▶ **TASK GOAL**: Every record should be written out exactly, with the pictures left out.

Stored data entries:
━━━━━━━━━━━━━━━━

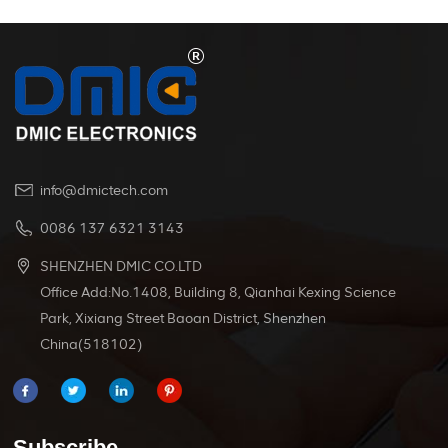
info@dmictech.com
0086 137 6321 3143
SHENZHEN DMIC CO.LTD
Office Add:No.1408, Building 8, Qianhai Kexing Science
Park, Xixiang Street Baoan District, Shenzhen
China(518102)
Subscribe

━━━━━━━━━━━━━━━━

▶ **SOLUTION FOR THIS PROBLEM**:
info@dmictech.com
0086 137 6321 3143
SHENZHEN DMIC CO.LTD
Office Add:No.1408, Building 8, Qianhai Kexing Science
Park, Xixiang Street Baoan District, Shenzhen
China(518102)
Subscribe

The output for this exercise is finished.